La fonction réflexive des processus participatifs : enseignements pour des projets futurs

Les apprentissages peuvent également être envisagés sous l’angle d’une capitalisation et d’un réinvestissement dans d’autres projets urbains, ce qui tend à souligner la portée réflexive de l’expérience participative pour les professionnels de l’urbain.

C’est principalement à partir des erreurs et des écueils de la « concertation » des Halles que les professionnels ont développé des discours concernant leurs futures pratiques quant à l’implication des habitants14. Les défauts de méthode pointés pour l’opération des Halles peuvent être ainsi mobilisés pour réfléchir à de meilleures manières de faire à l’avenir. Il s’agit alors d’une forme d’apprentissage « en négatif » à partir de l’implication dans le processus participatif, qui correspond à l’idée de Jean-Michel Fourniau et de Louis Simard selon laquelle « l’expérience et son évaluation en termes de succès et d’échecs favorisent l’adoption d’attitudes nouvelles dans la conduite des projets » (Fourniau, Simard, 2007).

Parmi les problèmes mis en avant par les acteurs professionnels et politiques comme étant à améliorer dans les pratiques participatives, un certain nombre rejoignait les modalités de critères que nous avons utilisés comme grille d’évaluation (transparence, temporalité, inclusion, égalité, argumentation ; Gardesse, 2012). Ainsi, des défauts de clarification et de hiérarchisation des thématiques semblent avoir été perçus par les acteurs en charge des dispositifs. La question de la clarification des règles émerge notamment au sujet de la formalisation de la méthode. Au demeurant, la Charte de la concertation et l’organisation qu’elle entérine sont globalement remises en question par les différents acteurs au cours de nos entretiens. Plusieurs d’entre eux estiment par exemple que les modalités définies par ce document étaient « trop rigides ». Finalement, il ressort des discours des professionnels de l’urbain qu’ils ne sont pas convaincus qu’un modèle méthodologique puisse exister pour organiser un processus participatif – alors même qu’on peut observer par ailleurs la demande récurrente de professionnels d’avoir accès à des « boîtes à outils » de la participation. L’exemple de la Charte de la concertation pour le projet des Halles semble au contraire les avoir convaincus qu’il y a un risque à trop « figer » les modalités organisationnelles des dispositifs. Certains évoquent la possibilité de poser des principes en amont des processus participatifs, mais avec l’idée que la méthode doit être adaptée à chaque projet.
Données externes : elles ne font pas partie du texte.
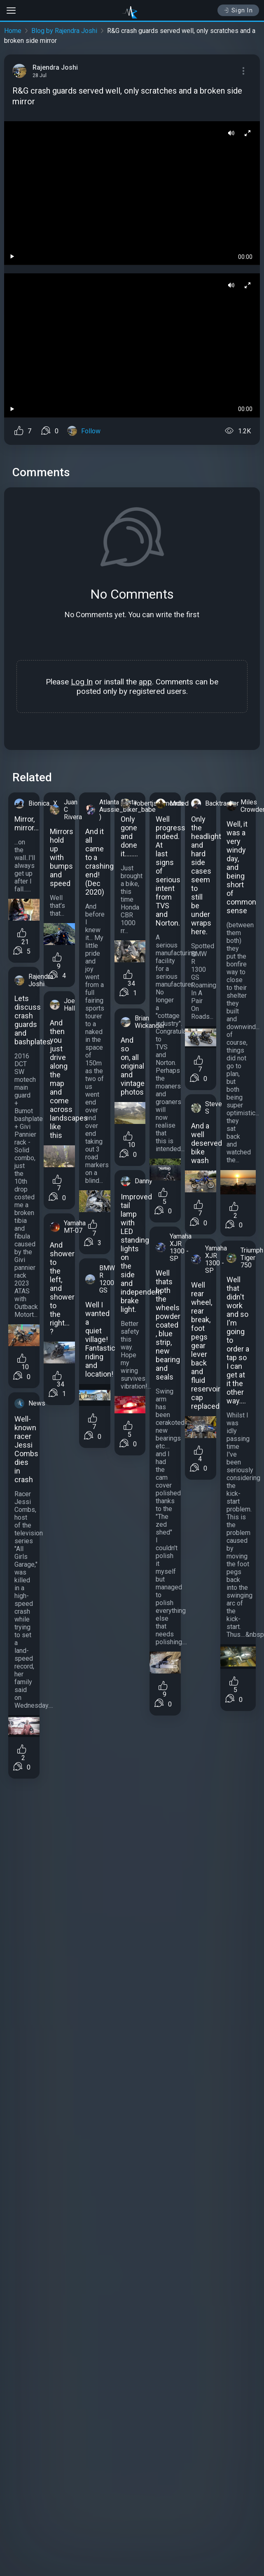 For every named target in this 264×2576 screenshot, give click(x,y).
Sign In (238, 10)
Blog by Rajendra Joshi (64, 31)
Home (12, 31)
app (145, 681)
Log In (82, 681) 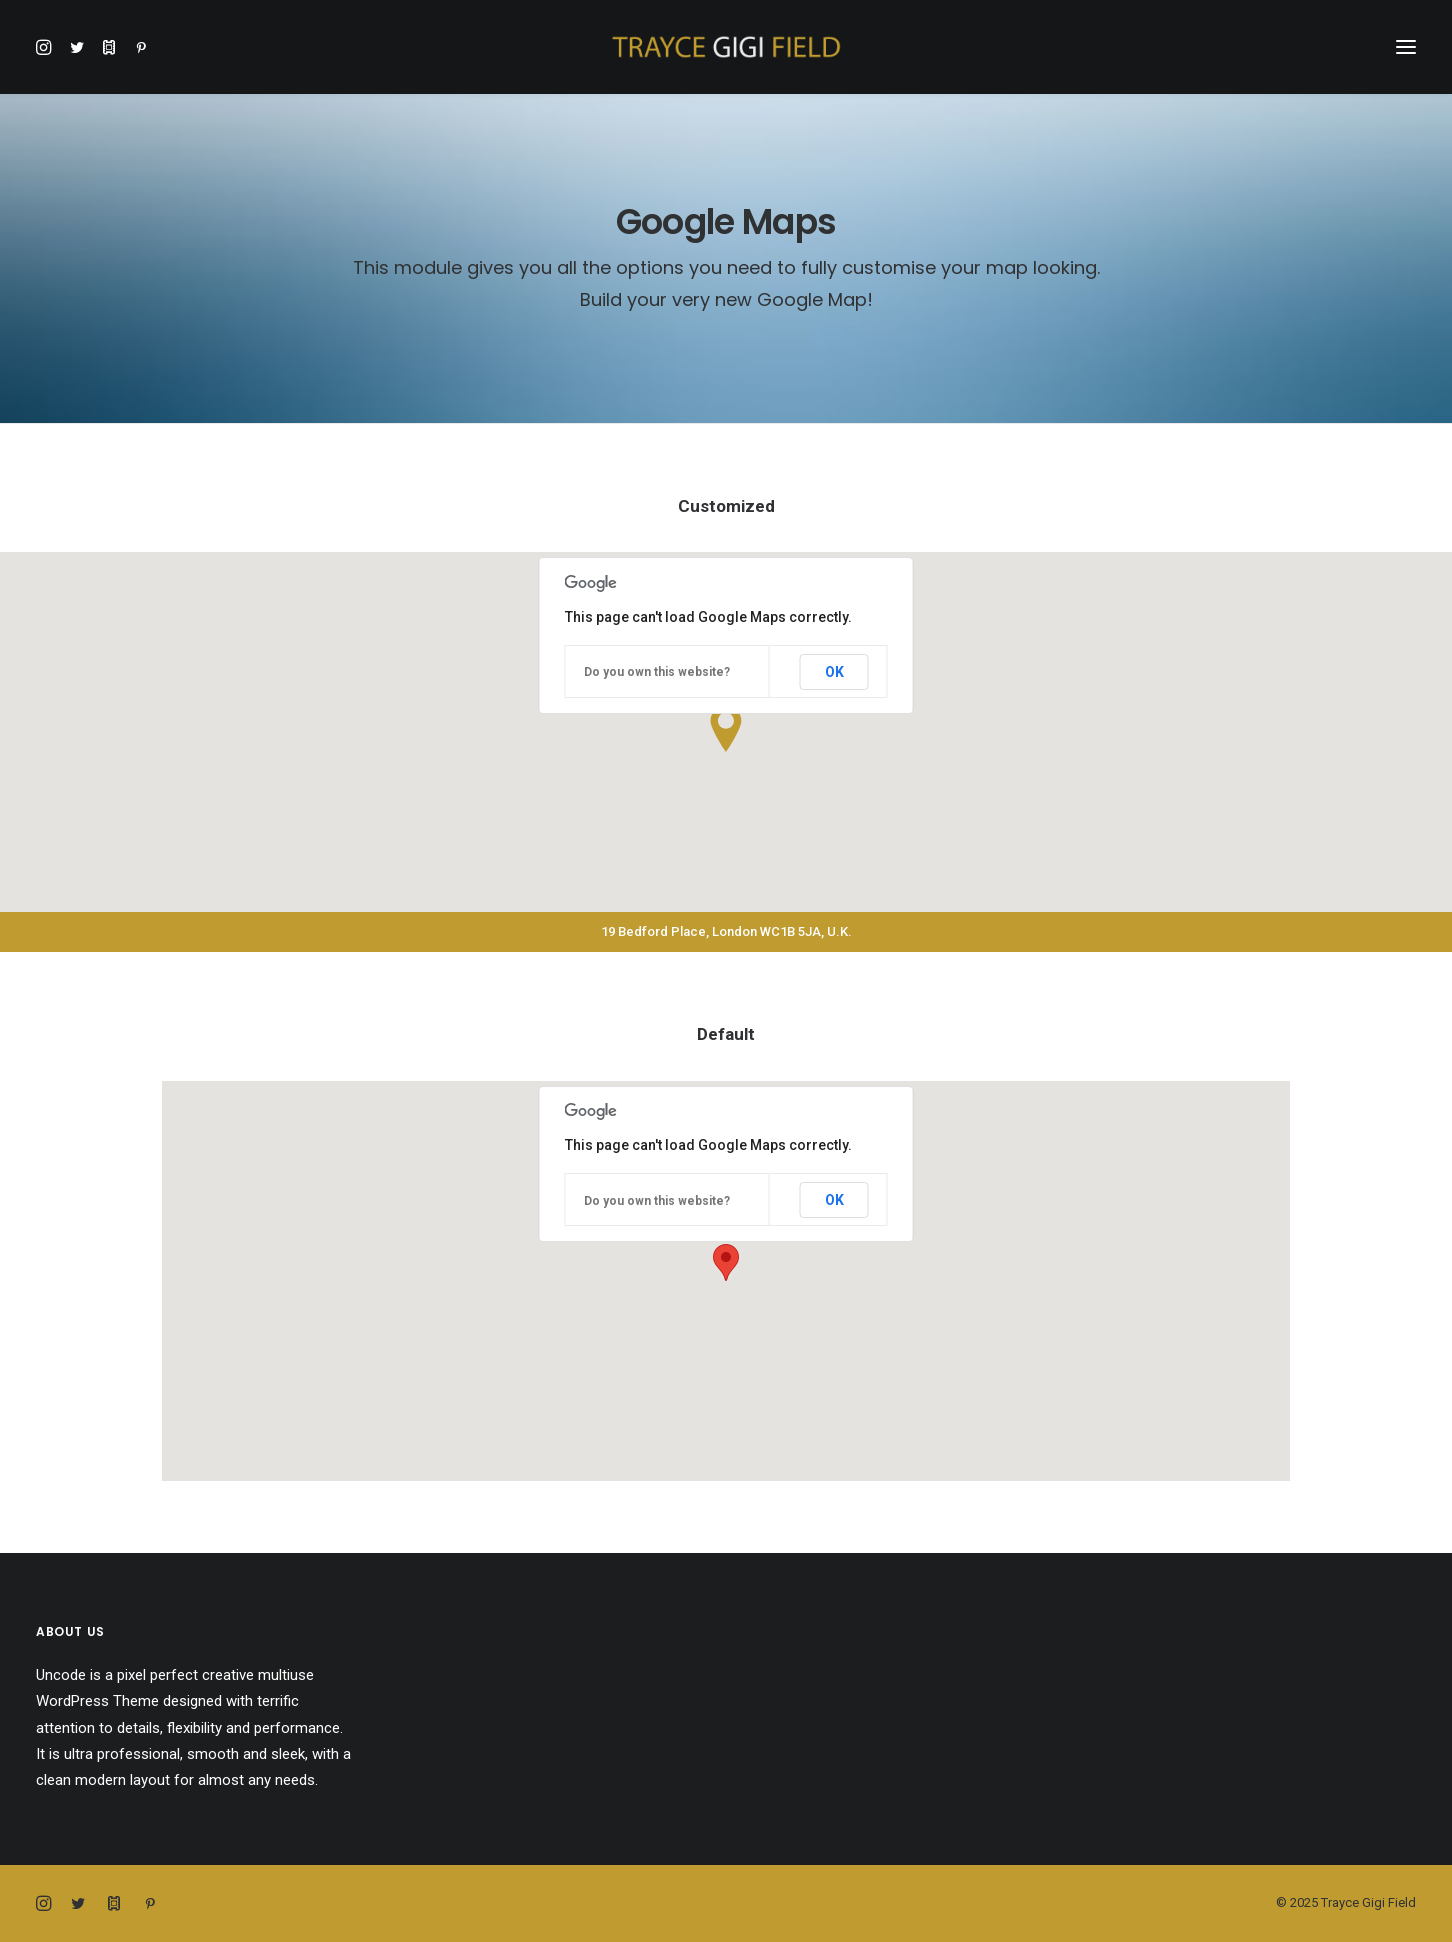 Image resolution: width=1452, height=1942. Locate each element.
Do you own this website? (657, 672)
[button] (48, 47)
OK (834, 672)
Ainsi, même si c’est principalement par leurs dysfonctionnements, les dispositifs participatifs organisés pour l’opération des Halles semblent avoir eu une fonction réflexive pour les acteurs professionnels, pouvant éventuellement entraîner des changements dans leurs futures pratiques. Néanmoins, il faut souligner que cette réflexivité ne va pas jusqu’à interroger le travail technique, de conception et de production du projet, des professionnels. Elle concerne surtout les possibilités d’échanger avec des habitants autour d’un projet urbain pour les associer à la réflexion.

Autre élément qui nous paraît essentiel : les évolutions possibles des pratiques et des représentations des professionnels de l’urbain en termes de pratiques participatives ne paraissent reposer que sur leurs propres réflexions à partir de ce qu’ils ont vécu au travers de la « concertation » organisée pour le projet des Halles. De ce fait, « l’expérience » apparaît primordiale dans le phénomène d’apprentissage. En effet, quasiment aucun d’entre eux ne nous a parlé des services internes à la Mairie de Paris dédiés à ces questions (services Démocratie locale) ni des outils et formations qu’ils proposent. D’ailleurs, à aucun moment au cours du processus, les acteurs en charge des dispositifs ne se sont appuyés sur ces ressources, pourtant en développement depuis le début des années 2000.
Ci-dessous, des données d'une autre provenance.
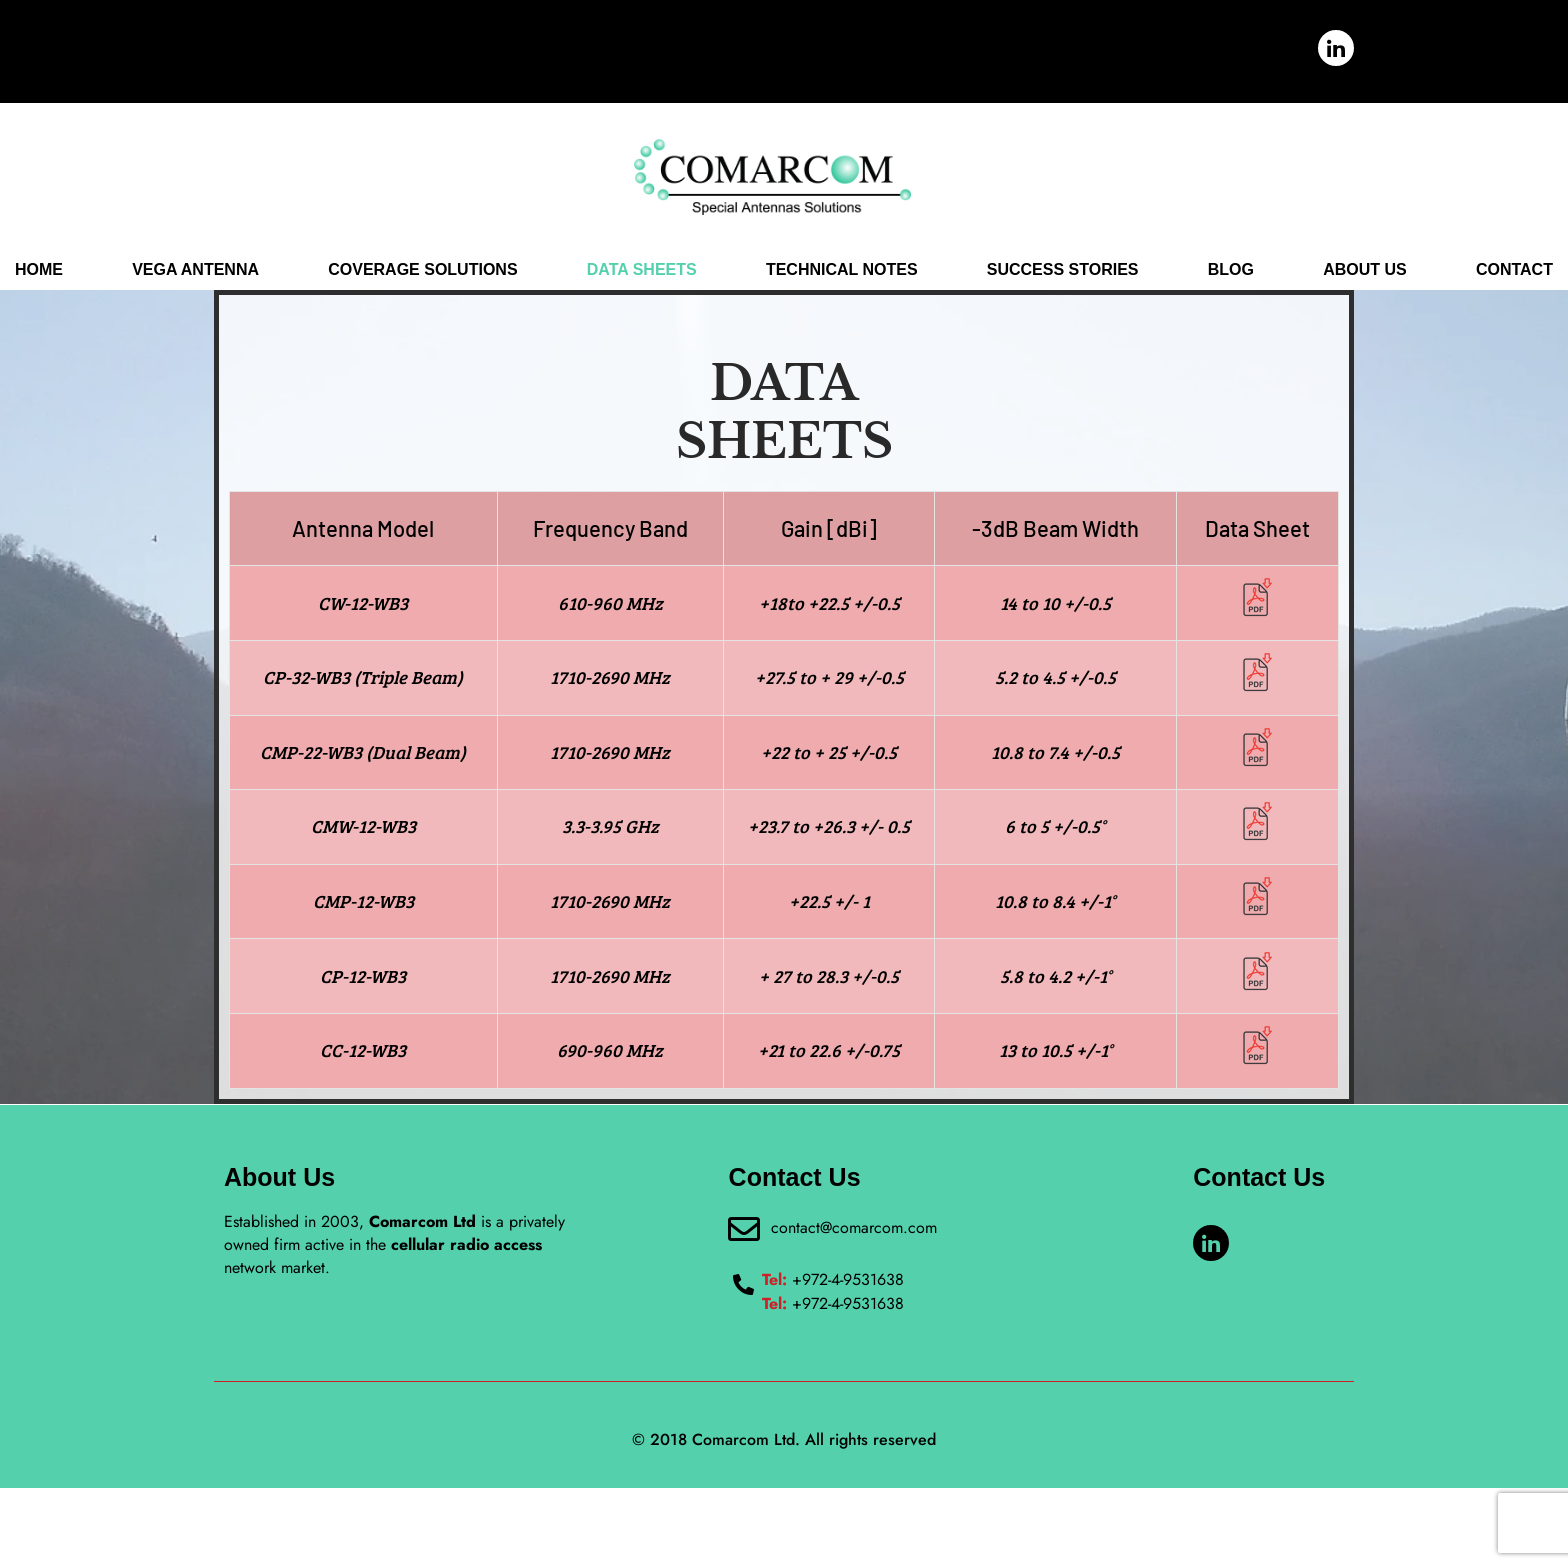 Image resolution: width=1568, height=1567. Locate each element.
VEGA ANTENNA (195, 287)
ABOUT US (1365, 287)
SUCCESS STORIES (1063, 287)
Vers une évolution générale des pratiques participatives dans les projets urbains parisiens ?

Néanmoins, certains aspects de l’opération des Halles renvoient à des éléments développés par ailleurs, dans le même temps, dans des projets urbains parisiens. Ces éléments peuvent correspondre à des « signaux faibles15 » d’une évolution générale des pratiques d’implication des habitants dans l’action publique urbaine à Paris. Par exemple, le recours de plus en plus fréquent à des professionnels de la participation extérieurs à la Mairie de Paris pour leur confier l’organisation des dispositifs nous semble révélateur de changements à l’œuvre dans la façon de percevoir l’implication des habitants. Le recours à des personnes ayant l’expérience de démarches participatives s’est instauré voire systématisé au cours des années 2000. Il est apparu dans l’opération des Halles lors de la troisième et dernière phase de « concertation ». Ce phénomène peut signifier que l’implication des habitants n’est plus perçue comme une simple démarche de validation des projets, dans une relation centrée sur les rapports élus-citoyens, mais bien comme un élément en soi, constitutif de la démarche de projet urbain.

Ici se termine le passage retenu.